--- START ---

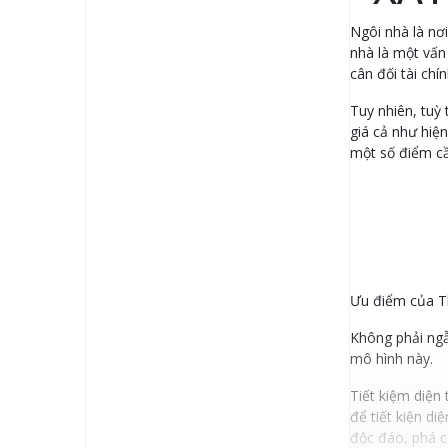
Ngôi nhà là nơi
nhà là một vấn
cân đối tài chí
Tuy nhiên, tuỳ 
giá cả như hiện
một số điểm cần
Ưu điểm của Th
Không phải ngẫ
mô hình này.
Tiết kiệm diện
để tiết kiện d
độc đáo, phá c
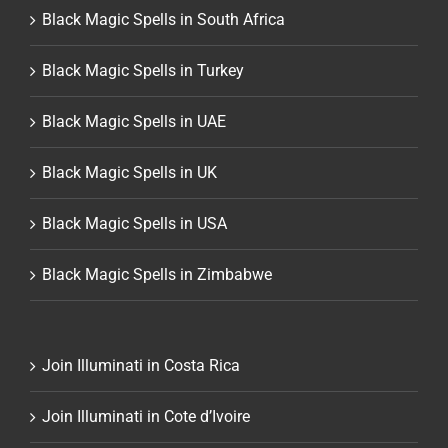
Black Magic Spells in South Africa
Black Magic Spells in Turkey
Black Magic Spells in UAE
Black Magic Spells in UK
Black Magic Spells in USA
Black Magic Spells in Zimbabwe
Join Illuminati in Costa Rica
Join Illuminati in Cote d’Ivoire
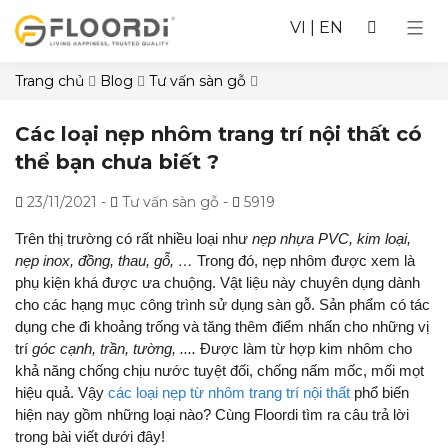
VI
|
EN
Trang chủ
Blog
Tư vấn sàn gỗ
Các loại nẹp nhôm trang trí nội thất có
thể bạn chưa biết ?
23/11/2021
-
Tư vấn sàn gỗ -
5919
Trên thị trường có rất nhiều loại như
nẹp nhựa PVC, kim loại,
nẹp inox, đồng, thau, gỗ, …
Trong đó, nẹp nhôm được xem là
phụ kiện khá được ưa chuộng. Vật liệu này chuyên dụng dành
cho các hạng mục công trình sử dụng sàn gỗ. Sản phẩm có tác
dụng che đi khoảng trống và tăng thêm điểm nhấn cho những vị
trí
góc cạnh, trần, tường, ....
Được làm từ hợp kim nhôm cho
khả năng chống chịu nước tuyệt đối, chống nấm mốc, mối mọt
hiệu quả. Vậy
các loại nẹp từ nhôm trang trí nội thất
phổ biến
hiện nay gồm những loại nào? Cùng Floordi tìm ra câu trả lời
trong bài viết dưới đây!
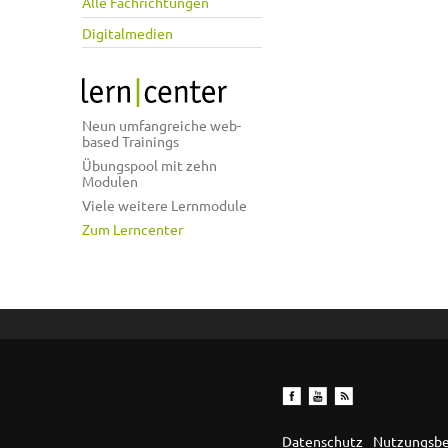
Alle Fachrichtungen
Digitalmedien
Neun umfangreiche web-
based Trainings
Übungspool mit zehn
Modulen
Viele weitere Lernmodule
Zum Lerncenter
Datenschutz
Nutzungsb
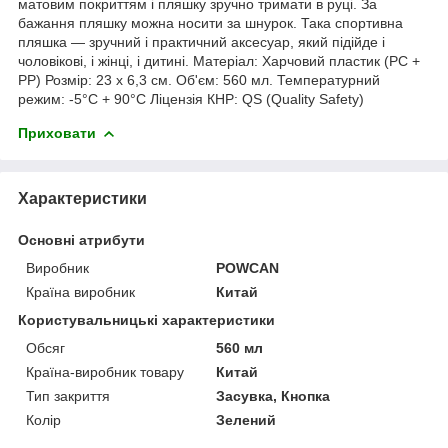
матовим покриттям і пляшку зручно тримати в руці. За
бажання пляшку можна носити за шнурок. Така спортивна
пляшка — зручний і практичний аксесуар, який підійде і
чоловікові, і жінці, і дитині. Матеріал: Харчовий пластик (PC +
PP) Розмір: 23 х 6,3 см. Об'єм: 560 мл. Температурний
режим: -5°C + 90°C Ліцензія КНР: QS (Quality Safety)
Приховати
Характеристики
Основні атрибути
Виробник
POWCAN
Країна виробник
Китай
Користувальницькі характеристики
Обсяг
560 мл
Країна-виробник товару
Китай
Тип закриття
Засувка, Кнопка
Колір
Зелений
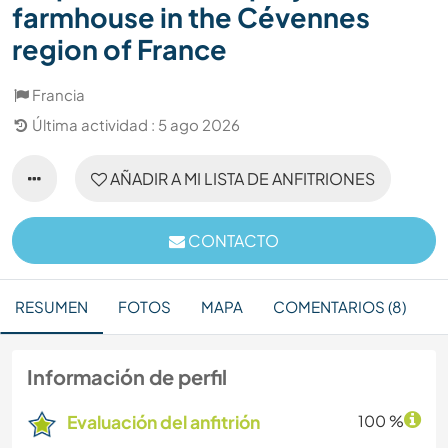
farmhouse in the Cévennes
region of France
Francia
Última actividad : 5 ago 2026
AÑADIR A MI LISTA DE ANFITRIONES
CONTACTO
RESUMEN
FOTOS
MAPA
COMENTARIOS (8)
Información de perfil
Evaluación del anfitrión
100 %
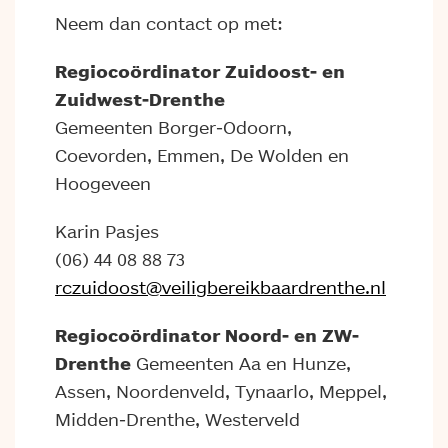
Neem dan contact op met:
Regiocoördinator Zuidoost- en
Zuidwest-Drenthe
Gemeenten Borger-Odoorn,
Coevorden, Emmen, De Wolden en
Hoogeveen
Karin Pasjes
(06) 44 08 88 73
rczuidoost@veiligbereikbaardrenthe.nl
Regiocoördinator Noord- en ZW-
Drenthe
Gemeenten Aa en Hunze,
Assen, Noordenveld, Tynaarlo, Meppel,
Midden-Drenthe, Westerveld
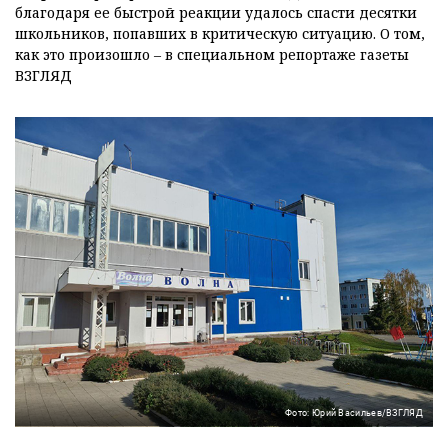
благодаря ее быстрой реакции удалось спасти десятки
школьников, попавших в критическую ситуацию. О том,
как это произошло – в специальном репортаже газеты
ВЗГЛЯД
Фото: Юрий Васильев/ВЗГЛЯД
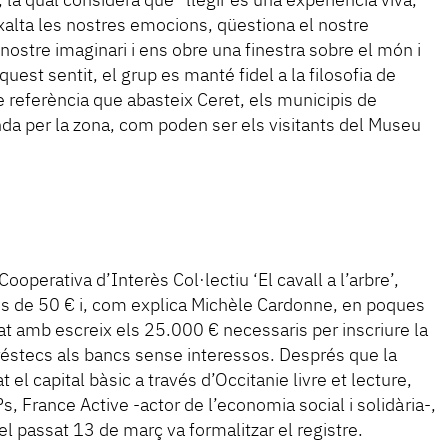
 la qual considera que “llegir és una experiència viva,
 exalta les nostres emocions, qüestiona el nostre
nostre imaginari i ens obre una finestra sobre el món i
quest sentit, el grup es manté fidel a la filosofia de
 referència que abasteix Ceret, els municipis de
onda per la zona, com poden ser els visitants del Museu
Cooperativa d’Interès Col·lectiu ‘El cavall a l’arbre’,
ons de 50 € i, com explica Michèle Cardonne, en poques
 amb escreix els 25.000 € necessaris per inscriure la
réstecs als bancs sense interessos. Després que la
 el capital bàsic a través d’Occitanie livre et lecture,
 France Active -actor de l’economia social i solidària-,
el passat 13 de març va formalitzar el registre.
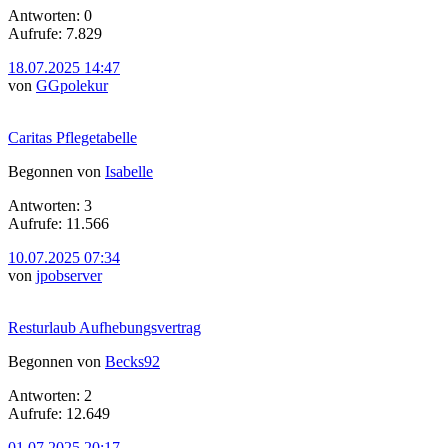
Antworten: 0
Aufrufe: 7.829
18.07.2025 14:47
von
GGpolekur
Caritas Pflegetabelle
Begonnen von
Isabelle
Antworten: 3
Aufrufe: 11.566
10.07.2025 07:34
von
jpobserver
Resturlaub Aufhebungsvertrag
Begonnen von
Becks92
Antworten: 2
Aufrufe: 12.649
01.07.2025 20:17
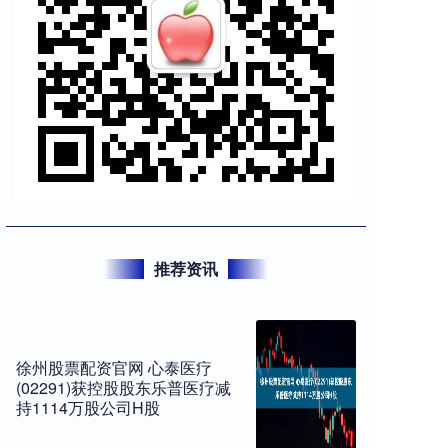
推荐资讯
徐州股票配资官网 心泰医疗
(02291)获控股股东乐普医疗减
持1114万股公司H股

--- END ---

#### [Goal of the exercise]
Copy the listing in full and without alteration, omitting every picture.

#### [Answer]
Ngôi nhà là nơi
nhà là một vấn
cân đối tài chí
Tuy nhiên, tuỳ 
giá cả như hiện
một số điểm cần
Ưu điểm của Th
Không phải ngẫ
mô hình này.
Tiết kiệm diện
để tiết kiện d
độc đáo, phá c
Black Magic Spells in South Africa
Black Magic Spells in Turkey
Black Magic Spells in UAE
Black Magic Spells in UK
Black Magic Spells in USA
Black Magic Spells in Zimbabwe
Join Illuminati in Costa Rica
Join Illuminati in Cote d’Ivoire
VI
|
EN
Trang chủ
Blog
Tư vấn sàn gỗ
Các loại nẹp nhôm trang trí nội thất có
thể bạn chưa biết ?
23/11/2021
-
Tư vấn sàn gỗ -
5919
Trên thị trường có rất nhiều loại như
nẹp nhựa PVC, kim loại,
nẹp inox, đồng, thau, gỗ, …
Trong đó, nẹp nhôm được xem là
phụ kiện khá được ưa chuộng. Vật liệu này chuyên dụng dành
cho các hạng mục công trình sử dụng sàn gỗ. Sản phẩm có tác
dụng che đi khoảng trống và tăng thêm điểm nhấn cho những vị
trí
góc cạnh, trần, tường, ....
Được làm từ hợp kim nhôm cho
khả năng chống chịu nước tuyệt đối, chống nấm mốc, mối mọt
hiệu quả. Vậy
các loại nẹp từ nhôm trang trí nội thất
phổ biến
hiện nay gồm những loại nào? Cùng Floordi tìm ra câu trả lời
trong bài viết dưới đây!
Alle Fachrichtungen
Digitalmedien
Neun umfangreiche web-
based Trainings
Übungspool mit zehn
Modulen
Viele weitere Lernmodule
Zum Lerncenter
Datenschutz
Nutzungsb
матовим покриттям і пляшку зручно тримати в руці. За
бажання пляшку можна носити за шнурок. Така спортивна
пляшка — зручний і практичний аксесуар, який підійде і
чоловікові, і жінці, і дитині. Матеріал: Харчовий пластик (PC +
PP) Розмір: 23 х 6,3 см. Об'єм: 560 мл. Температурний
режим: -5°C + 90°C Ліцензія КНР: QS (Quality Safety)
Приховати
Характеристики
Основні атрибути
Виробник
POWCAN
Країна виробник
Китай
Користувальницькі характеристики
Обсяг
560 мл
Країна-виробник товару
Китай
Тип закриття
Засувка, Кнопка
Колір
Зелений
farmhouse in the Cévennes
region of France
Francia
Última actividad : 5 ago 2026
AÑADIR A MI LISTA DE ANFITRIONES
CONTACTO
RESUMEN
FOTOS
MAPA
COMENTARIOS (8)
Información de perfil
Evaluación del anfitrión
100 %
Neem dan contact op met:
Regiocoördinator Zuidoost- en
Zuidwest-Drenthe
Gemeenten Borger-Odoorn,
Coevorden, Emmen, De Wolden en
Hoogeveen
Karin Pasjes
(06) 44 08 88 73
rczuidoost@veiligbereikbaardrenthe.nl
Regiocoördinator Noord- en ZW-
Drenthe
Gemeenten Aa en Hunze,
Assen, Noordenveld, Tynaarlo, Meppel,
Midden-Drenthe, Westerveld
благодаря ее быстрой реакции удалось спасти десятки
школьников, попавших в критическую ситуацию. О том,
как это произошло – в специальном репортаже газеты
ВЗГЛЯД
Фото: Юрий Васильев/ВЗГЛЯД
 la qual considera que “llegir és una experiència viva,
 exalta les nostres emocions, qüestiona el nostre
nostre imaginari i ens obre una finestra sobre el món i
quest sentit, el grup es manté fidel a la filosofia de
 referència que abasteix Ceret, els municipis de
onda per la zona, com poden ser els visitants del Museu
Cooperativa d’Interès Col·lectiu ‘El cavall a l’arbre’,
ons de 50 € i, com explica Michèle Cardonne, en poques
 amb escreix els 25.000 € necessaris per inscriure la
réstecs als bancs sense interessos. Després que la
 el capital bàsic a través d’Occitanie livre et lecture,
 France Active -actor de l’economia social i solidària-,
el passat 13 de març va formalitzar el registre.
Antworten: 0
Aufrufe: 7.829
18.07.2025 14:47
von
GGpolekur
Caritas Pflegetabelle
Begonnen von
Isabelle
Antworten: 3
Aufrufe: 11.566
10.07.2025 07:34
von
jpobserver
Resturlaub Aufhebungsvertrag
Begonnen von
Becks92
Antworten: 2
Aufrufe: 12.649
01.07.2025 20:17
推荐资讯
徐州股票配资官网 心泰医疗
(02291)获控股股东乐普医疗减
持1114万股公司H股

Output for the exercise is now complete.